I talked to a fem gay guy without cursing his existence and wishing a near apocolyptic demise for his mere sexuality. There were two gay guys, looked like a couple, that passed me as I was waiting for the bus. Omg, it was so good to see them. I stopped them asked if they knew of any gay clubs or organizations...sadly they told me bout a small ghetto gay bar. I'm not 21 though... But they were super friendly and I wasn't too bad. I felt like I came out of the closet or something, being able to talk to them. It was somewhat liberating and I felt like it was a step forward. Lol though my opening question to the fem was kinda lame. "Excuse me, are you gay?" No shit.
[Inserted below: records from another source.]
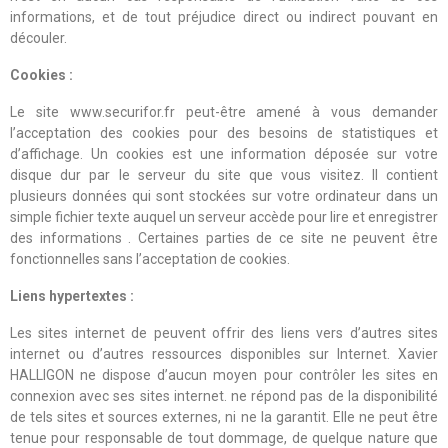
informations, et de tout préjudice direct ou indirect pouvant en
découler.
Cookies :
Le site www.securifor.fr peut-être amené à vous demander
l’acceptation des cookies pour des besoins de statistiques et
d’affichage. Un cookies est une information déposée sur votre
disque dur par le serveur du site que vous visitez. Il contient
plusieurs données qui sont stockées sur votre ordinateur dans un
simple fichier texte auquel un serveur accède pour lire et enregistrer
des informations . Certaines parties de ce site ne peuvent être
fonctionnelles sans l’acceptation de cookies.
Liens hypertextes :
Les sites internet de peuvent offrir des liens vers d’autres sites
internet ou d’autres ressources disponibles sur Internet. Xavier
HALLIGON ne dispose d’aucun moyen pour contrôler les sites en
connexion avec ses sites internet. ne répond pas de la disponibilité
de tels sites et sources externes, ni ne la garantit. Elle ne peut être
tenue pour responsable de tout dommage, de quelque nature que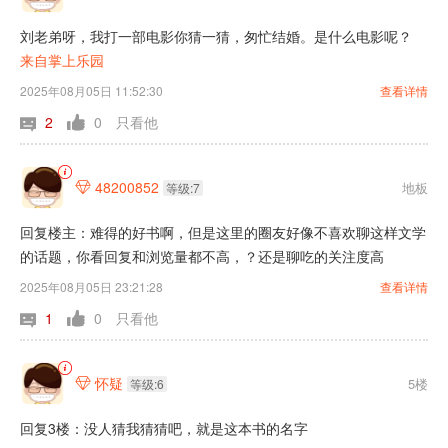
刘老弟呀，我打一部电影你猜一猜，匆忙结婚。是什么电影呢？
来自掌上乐园
2025年08月05日 11:52:30
查看详情
2
0
只看他
48200852
地板

等级:7
回复楼主：难得的好书啊，但是这里的圈友好像不喜欢聊这样文学
的话题，你看回复和浏览量都不高，？还是聊吃的关注度高
2025年08月05日 23:21:28
查看详情
1
0
只看他
怀疑
5楼

等级:6
回复3楼：没人猜我猜猜吧，就是这本书的名字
Lol He was leaving flames in his wake. He was surprisingly normal. Though I was disappointed that flowers and rainbows, with a pot of gold hidden underneath, didn't sprout--I was all in all excited I didn't act homophobic. It's more of a reflex than a desire. I know it's not a real coming out or really comparable to some of yours but I did my best~
You'll find that as you become more comfortable with yourself, you notice the effeminity of guys a lot less- you begin to see them as people and not as flaming queens. I've learned to have a lot of respect for guys who just put it out there. It takes a lot of bravery to be who you are and not apologize for it. And there's a lesson in that for everyone.
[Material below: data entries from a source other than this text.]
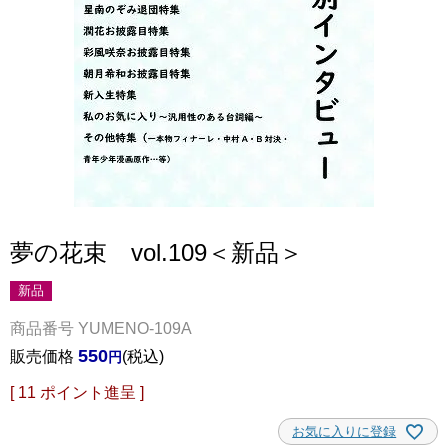
夢の花束 vol.109＜新品＞
新品
商品番号
YUMENO-109A
550
販売価格
税込
[
11
ポイント進呈 ]
お気に入りに登録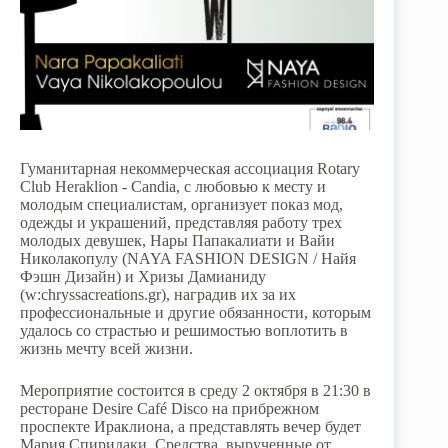
Гуманитарная некоммерческая ассоциация Rotary
Club Heraklion - Candia, с любовью к месту и
молодым специалистам, организует показ мод,
одежды и украшений, представляя работу трех
молодых девушек, Нары Папакалиати и Вайи
Николакопулу (NAYA FASHION DESIGN / Найя
Фэшн Дизайн) и Хризы Дамианиду
(w:chryssacreations.gr), наградив их за их
профессиональные и другие обязанности, которым
удалось со страстью и решимостью воплотить в
жизнь мечту всей жизни.
Мероприятие состоится в среду 2 октября в 21:30 в
ресторане Desire Café Disco на прибрежном
проспекте Ираклиона, а представлять вечер будет
Мария Спиридаки. Средства, вырученные от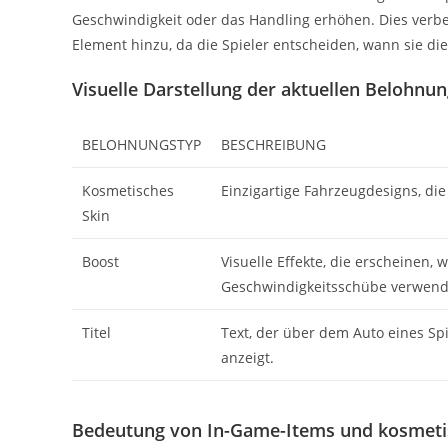
Geschwindigkeit oder das Handling erhöhen. Dies verbes
Element hinzu, da die Spieler entscheiden, wann sie d
Visuelle Darstellung der aktuellen Belohnu
BELOHNUNGSTYP
BESCHREIBUNG
Kosmetisches
Einzigartige Fahrzeugdesigns, di
Skin
Boost
Visuelle Effekte, die erscheinen, 
Geschwindigkeitsschübe verwend
Titel
Text, der über dem Auto eines Spi
anzeigt.
Bedeutung von In-Game-Items und kosmet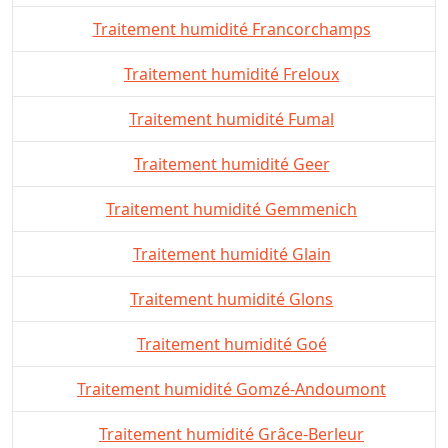
Traitement humidité Francorchamps
Traitement humidité Freloux
Traitement humidité Fumal
Traitement humidité Geer
Traitement humidité Gemmenich
Traitement humidité Glain
Traitement humidité Glons
Traitement humidité Goé
Traitement humidité Gomzé-Andoumont
Traitement humidité Grâce-Berleur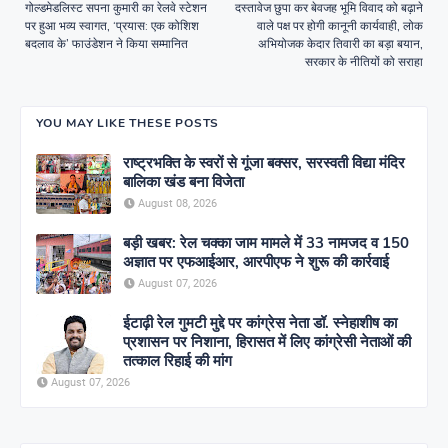
गोल्डमेडलिस्ट सपना कुमारी का रेलवे स्टेशन
दस्तावेज छुपा कर बेवजह भूमि विवाद को बढ़ाने
पर हुआ भव्य स्वागत, ‘प्रयास: एक कोशिश
वाले पक्ष पर होगी कानूनी कार्यवाही, लोक
बदलाव के’ फाउंडेशन ने किया सम्मानित
अभियोजक केदार तिवारी का बड़ा बयान,
सरकार के नीतियों को सराहा
YOU MAY LIKE THESE POSTS
राष्ट्रभक्ति के स्वरों से गूंजा बक्सर, सरस्वती विद्या मंदिर
बालिका खंड बना विजेता
August 08, 2026
बड़ी खबर: रेल चक्का जाम मामले में 33 नामजद व 150
अज्ञात पर एफआईआर, आरपीएफ ने शुरू की कार्रवाई
August 07, 2026
ईटाढ़ी रेल गुमटी मुद्दे पर कांग्रेस नेता डॉ. स्नेहाशीष का
प्रशासन पर निशाना, हिरासत में लिए कांग्रेसी नेताओं की
तत्काल रिहाई की मांग
August 07, 2026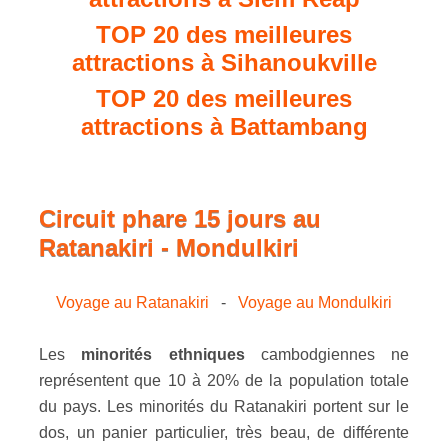
TOP 20 des meilleures
attractions à Sihanoukville
TOP 20 des meilleures
attractions à Battambang
Circuit phare 15 jours au
Ratanakiri - Mondulkiri
Voyage au Ratanakiri
-
Voyage au Mondulkiri
Les
minorités ethniques
cambodgiennes ne
représentent que 10 à 20% de la population totale
du pays. Les minorités du Ratanakiri portent sur le
dos, un panier particulier, très beau, de différente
Hey Enigma, well done man! I've followed many of your threads, and appreciated some of the issues you have. What you have just achieved is great. You've clearly been spending a fair amount of time thinking about your 'issues', and this pro-active move you made deserves full credit; and no less praise than anyone else here has had. Don't forget too, that the first move is always the hardest; and you've now got that one 'out of the way'. It's a rap!!!!!!!!!!
:roflmao: It's good to choose someone that is "obviously" gay to ask that question of, I suppose. As KB said, you'll slowly get more and more comfortable with yourself and the whole concept of being gay, and people's 'gayness' won't be as much an issue for you. I always really enjoy the fact that when I'm out in a gay bar or club, the type of people there are extremely varied. 'Flamers' and cross dressers to big bulky 'shaved head' kind of guys. And then there's me - a balding, middle aged accountant and father of 2. :icon_bigg Yet we're all there in that club because of the one thing we have in common - we're all gay. And we find comfort (and can therefore relax and be ourselves) by all getting together in a place like that. It's really quite cool once you are comfortable with the whole idea. It takes all kinds, and none of us are 'better' than someone else. So - it IS a first step for you. And that's great.
I love all kinds of gay people. Those who are not so obvious,and those who are! I love drag shows and you know how "queenie" they are! Diversity Rocks!
Enigma, that's awesome. I too have noticed your threads as you have been trying to deal with and learn about some of your feelings about the larger gay community. I like your "I did my best", so all I can say to that is good job and best wishes moving forward.
Well, it really is a sort of coming out. They didn't know you were gay, and you told them. What could be closer? And now you did at least see they weren't horrible people. Just people who are as they are (I used to hate them too, you know. But that was more for having achieved self-acceptance, something I was convinced I could never have. But I was proved wrong too, in the end).